| Source information |
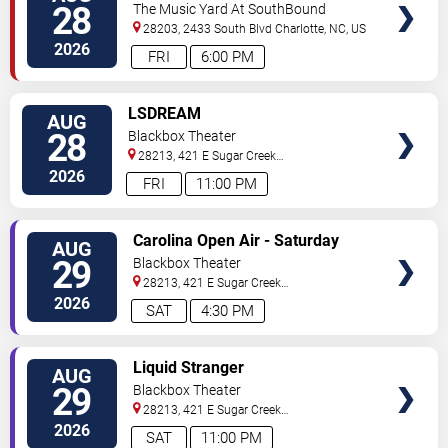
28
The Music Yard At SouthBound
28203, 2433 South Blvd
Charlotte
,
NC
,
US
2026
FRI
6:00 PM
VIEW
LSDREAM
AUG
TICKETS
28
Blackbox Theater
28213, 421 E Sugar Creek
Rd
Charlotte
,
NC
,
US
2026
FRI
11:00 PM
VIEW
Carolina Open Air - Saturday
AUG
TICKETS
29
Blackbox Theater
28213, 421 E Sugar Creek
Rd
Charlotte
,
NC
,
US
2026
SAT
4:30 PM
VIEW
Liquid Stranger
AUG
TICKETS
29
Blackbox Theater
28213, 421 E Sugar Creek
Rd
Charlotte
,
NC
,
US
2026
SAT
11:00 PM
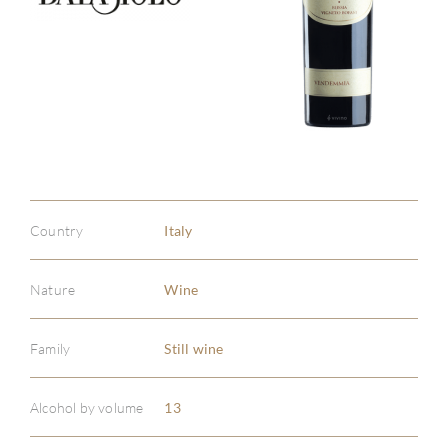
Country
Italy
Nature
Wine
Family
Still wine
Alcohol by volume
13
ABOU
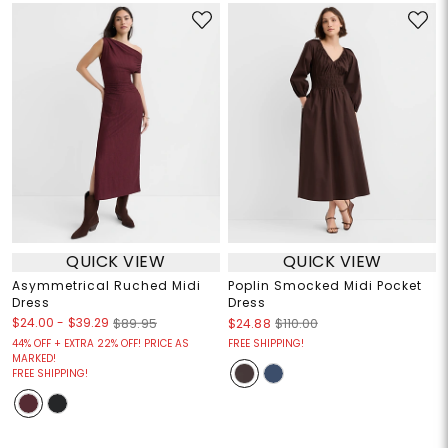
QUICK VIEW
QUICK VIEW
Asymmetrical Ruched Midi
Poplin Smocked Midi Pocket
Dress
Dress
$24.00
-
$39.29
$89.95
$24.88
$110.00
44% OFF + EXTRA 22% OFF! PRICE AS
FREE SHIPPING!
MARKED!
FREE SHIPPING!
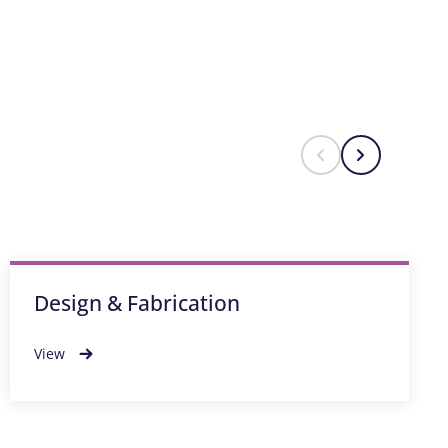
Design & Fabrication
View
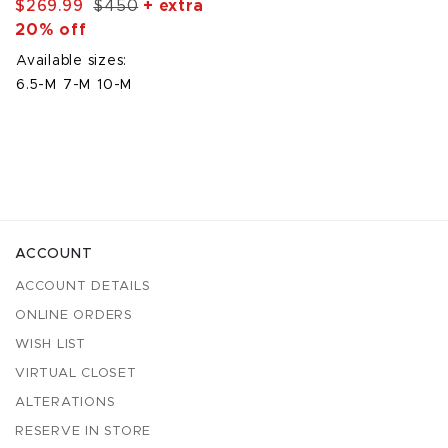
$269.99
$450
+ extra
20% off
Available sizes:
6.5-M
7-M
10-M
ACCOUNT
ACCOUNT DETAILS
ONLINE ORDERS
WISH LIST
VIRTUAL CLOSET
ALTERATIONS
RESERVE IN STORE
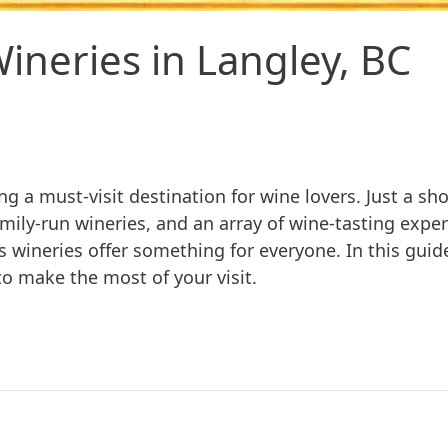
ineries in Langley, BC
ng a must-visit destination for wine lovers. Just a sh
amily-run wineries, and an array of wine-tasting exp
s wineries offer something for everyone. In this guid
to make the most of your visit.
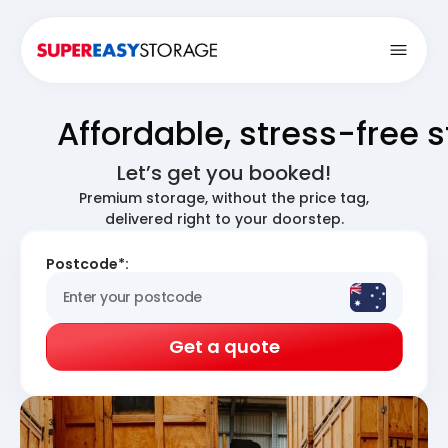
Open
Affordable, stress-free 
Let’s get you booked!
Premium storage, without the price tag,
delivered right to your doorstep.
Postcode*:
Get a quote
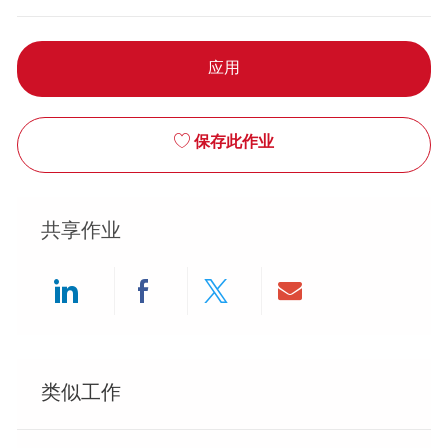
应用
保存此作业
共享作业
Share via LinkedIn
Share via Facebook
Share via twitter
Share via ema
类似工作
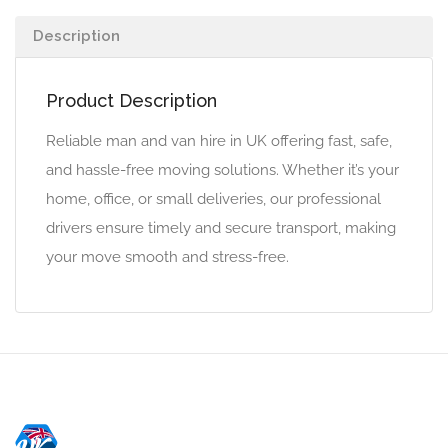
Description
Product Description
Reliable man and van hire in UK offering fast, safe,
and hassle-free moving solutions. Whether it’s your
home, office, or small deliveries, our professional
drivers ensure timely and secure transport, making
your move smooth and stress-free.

==

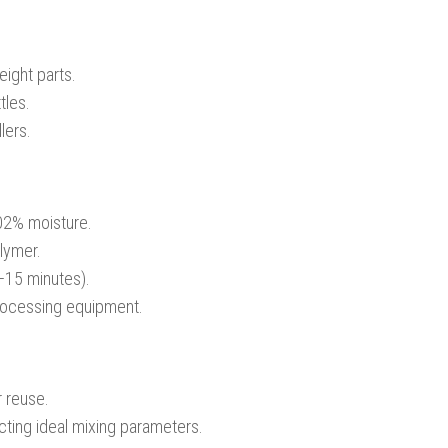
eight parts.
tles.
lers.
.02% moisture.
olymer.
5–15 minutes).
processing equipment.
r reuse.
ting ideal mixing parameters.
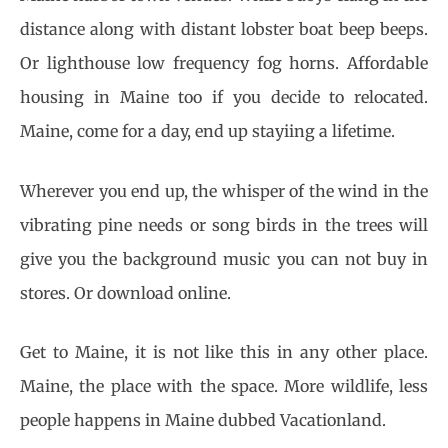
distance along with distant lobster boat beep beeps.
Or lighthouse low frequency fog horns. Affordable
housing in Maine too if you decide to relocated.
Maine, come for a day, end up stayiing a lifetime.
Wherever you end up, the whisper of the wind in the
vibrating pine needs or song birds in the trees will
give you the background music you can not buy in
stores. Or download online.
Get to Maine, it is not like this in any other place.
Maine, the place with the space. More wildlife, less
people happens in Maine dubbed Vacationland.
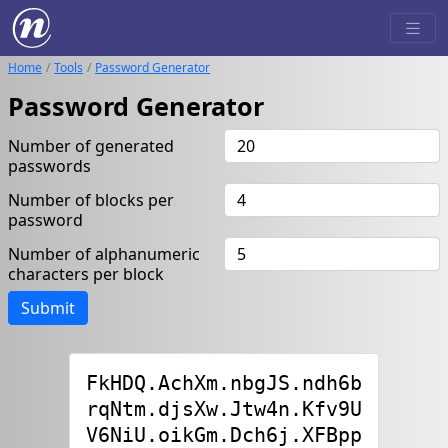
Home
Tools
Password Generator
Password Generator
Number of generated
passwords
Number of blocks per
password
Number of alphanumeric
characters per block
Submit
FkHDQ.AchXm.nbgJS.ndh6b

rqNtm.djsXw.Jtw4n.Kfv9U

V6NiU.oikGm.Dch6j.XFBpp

| Requirement |
Both the line above containing "s wineries offer" and the line containing "your move smooth and stress-free." belong in the copy, along with every line between them; print these exactly and omit the pictures.

| Exercise result |
s wineries offer something for everyone. In this guid
to make the most of your visit.
Open
Affordable, stress-free 
Let’s get you booked!
Premium storage, without the price tag,
delivered right to your doorstep.
Postcode*:
Get a quote
应用
保存此作业
共享作业
Share via LinkedIn
Share via Facebook
Share via twitter
Share via ema
类似工作
Description
Product Description
Reliable man and van hire in UK offering fast, safe,
and hassle-free moving solutions. Whether it’s your
home, office, or small deliveries, our professional
drivers ensure timely and secure transport, making
your move smooth and stress-free.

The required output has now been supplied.